▶ _What is expected_
Determine the number of lines in the following entries that hold the word "advanced". Give only that number.

===== Record extracts

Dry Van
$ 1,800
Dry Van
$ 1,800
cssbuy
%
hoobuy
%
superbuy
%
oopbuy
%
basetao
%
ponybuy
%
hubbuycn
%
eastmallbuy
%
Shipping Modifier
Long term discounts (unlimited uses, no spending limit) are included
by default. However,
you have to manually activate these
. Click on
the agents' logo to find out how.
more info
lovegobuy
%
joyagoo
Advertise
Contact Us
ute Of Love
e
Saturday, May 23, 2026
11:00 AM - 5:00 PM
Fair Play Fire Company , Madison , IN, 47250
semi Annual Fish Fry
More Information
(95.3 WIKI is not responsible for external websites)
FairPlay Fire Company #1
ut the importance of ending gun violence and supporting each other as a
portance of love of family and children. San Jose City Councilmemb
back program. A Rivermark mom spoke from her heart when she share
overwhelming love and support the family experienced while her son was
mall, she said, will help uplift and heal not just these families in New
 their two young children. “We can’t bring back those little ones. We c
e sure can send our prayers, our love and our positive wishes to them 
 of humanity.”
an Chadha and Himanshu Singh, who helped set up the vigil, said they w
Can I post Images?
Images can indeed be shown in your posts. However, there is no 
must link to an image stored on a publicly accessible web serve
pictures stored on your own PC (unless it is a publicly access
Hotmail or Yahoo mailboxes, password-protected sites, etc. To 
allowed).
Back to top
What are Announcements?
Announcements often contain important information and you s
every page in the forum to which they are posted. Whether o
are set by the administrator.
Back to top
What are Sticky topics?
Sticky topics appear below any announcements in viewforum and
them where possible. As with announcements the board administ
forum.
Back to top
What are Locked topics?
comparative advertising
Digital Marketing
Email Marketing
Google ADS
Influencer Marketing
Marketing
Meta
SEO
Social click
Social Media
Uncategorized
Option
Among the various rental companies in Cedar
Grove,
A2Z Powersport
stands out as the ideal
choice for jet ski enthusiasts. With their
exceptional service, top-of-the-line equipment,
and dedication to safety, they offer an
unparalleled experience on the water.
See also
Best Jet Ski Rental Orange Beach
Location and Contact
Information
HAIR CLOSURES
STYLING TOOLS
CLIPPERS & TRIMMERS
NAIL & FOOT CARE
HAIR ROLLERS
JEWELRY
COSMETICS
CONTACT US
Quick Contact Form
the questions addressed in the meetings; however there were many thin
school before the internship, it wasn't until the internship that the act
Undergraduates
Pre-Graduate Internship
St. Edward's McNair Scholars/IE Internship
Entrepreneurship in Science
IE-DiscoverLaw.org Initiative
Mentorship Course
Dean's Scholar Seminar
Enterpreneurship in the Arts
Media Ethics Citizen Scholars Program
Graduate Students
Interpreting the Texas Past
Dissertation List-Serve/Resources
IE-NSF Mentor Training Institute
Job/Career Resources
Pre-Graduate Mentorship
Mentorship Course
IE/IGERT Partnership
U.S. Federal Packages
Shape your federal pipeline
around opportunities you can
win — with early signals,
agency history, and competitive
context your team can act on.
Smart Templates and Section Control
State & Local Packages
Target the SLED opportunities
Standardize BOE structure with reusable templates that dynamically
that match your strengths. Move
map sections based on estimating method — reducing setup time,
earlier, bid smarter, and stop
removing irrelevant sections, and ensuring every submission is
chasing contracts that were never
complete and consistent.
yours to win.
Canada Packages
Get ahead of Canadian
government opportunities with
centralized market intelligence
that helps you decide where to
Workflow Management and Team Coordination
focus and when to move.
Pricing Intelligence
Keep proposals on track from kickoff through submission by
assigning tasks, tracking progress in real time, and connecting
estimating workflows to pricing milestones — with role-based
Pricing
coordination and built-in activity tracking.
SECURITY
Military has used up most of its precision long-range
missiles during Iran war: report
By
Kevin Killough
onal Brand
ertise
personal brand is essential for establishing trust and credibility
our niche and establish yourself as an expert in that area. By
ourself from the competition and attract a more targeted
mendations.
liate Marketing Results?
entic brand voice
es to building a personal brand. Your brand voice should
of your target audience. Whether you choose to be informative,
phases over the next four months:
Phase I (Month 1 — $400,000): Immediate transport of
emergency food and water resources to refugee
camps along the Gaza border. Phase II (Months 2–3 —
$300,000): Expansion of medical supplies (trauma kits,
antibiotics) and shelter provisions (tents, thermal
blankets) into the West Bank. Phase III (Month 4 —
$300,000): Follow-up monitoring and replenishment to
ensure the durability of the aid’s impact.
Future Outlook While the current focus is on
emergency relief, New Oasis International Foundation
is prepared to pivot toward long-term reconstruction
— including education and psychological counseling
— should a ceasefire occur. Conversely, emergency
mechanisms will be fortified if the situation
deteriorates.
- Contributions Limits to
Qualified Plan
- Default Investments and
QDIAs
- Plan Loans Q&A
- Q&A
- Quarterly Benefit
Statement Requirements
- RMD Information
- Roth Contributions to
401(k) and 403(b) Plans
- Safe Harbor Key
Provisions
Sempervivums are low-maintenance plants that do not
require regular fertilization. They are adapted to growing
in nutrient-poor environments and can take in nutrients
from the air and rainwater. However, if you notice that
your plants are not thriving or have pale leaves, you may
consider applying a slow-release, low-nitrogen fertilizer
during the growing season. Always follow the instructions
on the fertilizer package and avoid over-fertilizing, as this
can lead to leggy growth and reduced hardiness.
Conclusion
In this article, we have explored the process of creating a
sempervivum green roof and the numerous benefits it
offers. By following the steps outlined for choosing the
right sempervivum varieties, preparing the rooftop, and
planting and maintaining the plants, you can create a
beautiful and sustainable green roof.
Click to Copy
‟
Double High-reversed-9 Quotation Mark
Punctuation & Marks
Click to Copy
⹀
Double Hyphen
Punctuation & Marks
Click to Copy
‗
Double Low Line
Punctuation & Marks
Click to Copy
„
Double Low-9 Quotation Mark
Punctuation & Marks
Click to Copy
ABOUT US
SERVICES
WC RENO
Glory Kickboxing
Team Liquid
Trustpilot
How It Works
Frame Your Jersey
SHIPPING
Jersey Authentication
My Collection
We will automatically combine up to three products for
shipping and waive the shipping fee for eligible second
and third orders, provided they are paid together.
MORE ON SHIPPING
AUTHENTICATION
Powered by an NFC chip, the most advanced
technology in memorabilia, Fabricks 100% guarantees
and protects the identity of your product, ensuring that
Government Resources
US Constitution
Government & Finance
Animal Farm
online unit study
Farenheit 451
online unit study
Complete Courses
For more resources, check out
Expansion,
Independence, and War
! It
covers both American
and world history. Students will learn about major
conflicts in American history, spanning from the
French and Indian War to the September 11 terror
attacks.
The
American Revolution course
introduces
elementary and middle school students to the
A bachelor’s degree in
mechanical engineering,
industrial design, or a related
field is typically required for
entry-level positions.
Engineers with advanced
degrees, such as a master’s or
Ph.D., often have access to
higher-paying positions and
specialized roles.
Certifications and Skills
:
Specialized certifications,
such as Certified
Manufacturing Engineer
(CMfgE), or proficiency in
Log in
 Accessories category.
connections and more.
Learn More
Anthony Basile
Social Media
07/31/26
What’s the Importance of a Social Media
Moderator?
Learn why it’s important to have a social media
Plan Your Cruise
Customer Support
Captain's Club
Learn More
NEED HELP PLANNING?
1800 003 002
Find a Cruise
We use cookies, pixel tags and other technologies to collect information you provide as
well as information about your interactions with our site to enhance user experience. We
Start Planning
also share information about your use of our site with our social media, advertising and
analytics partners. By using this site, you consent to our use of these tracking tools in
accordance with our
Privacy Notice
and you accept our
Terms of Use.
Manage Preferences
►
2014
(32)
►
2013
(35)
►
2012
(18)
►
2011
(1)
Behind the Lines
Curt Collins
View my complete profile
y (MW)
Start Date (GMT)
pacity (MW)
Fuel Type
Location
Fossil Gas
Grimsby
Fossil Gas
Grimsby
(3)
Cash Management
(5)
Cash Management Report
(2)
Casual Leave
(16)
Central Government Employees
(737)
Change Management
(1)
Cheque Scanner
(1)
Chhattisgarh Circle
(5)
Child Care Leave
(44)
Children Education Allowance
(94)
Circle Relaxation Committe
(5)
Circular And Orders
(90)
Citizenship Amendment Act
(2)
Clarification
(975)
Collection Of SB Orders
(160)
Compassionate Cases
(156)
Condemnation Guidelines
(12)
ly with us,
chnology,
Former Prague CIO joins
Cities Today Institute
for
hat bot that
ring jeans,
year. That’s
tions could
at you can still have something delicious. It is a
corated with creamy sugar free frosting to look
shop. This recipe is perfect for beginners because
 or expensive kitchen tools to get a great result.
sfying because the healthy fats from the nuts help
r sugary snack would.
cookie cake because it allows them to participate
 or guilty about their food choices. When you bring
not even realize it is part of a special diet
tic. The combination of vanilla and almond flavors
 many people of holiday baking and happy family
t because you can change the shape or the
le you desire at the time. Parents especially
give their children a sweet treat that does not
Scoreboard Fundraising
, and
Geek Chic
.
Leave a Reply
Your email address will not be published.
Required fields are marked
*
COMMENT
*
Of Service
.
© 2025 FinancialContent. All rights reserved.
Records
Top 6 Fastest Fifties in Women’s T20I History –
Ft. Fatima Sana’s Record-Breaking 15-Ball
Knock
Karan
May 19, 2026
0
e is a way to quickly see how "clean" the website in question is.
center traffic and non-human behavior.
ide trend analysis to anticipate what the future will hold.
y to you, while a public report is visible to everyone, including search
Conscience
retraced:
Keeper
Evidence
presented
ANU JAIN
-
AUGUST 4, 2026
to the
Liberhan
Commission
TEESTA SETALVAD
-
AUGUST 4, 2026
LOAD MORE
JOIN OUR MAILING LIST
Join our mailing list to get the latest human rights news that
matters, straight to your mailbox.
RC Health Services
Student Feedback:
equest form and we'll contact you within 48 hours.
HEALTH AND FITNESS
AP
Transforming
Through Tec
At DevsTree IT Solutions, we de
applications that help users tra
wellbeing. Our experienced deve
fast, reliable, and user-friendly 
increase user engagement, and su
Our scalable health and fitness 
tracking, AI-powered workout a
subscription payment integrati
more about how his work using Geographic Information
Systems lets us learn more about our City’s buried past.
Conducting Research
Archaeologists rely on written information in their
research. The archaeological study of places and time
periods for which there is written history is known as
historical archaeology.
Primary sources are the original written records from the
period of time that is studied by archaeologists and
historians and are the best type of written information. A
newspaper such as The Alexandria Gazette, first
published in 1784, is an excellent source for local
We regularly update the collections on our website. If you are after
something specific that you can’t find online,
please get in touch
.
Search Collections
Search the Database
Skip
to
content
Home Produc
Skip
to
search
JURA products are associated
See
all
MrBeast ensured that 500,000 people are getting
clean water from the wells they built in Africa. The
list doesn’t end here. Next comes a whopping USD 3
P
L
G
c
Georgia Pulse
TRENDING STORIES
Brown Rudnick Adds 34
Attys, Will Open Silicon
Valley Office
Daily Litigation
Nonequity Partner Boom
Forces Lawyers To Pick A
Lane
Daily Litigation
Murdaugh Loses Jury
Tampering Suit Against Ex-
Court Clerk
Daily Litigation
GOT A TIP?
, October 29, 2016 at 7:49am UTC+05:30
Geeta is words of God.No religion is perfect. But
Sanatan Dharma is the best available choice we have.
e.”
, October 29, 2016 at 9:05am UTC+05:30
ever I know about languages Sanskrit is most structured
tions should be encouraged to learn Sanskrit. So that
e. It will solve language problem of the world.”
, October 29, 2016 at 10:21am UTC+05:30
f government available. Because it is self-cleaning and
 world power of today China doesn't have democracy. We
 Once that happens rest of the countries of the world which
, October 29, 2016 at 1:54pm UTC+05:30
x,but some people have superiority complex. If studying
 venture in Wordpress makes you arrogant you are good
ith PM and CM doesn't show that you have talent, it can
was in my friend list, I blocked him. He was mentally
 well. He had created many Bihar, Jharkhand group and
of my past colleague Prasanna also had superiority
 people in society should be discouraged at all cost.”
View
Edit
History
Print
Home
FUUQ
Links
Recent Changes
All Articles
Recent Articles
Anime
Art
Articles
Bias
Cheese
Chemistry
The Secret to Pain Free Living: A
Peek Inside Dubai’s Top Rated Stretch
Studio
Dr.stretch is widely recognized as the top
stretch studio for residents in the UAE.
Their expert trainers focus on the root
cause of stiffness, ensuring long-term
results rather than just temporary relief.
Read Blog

==========

▶ _Result below_
2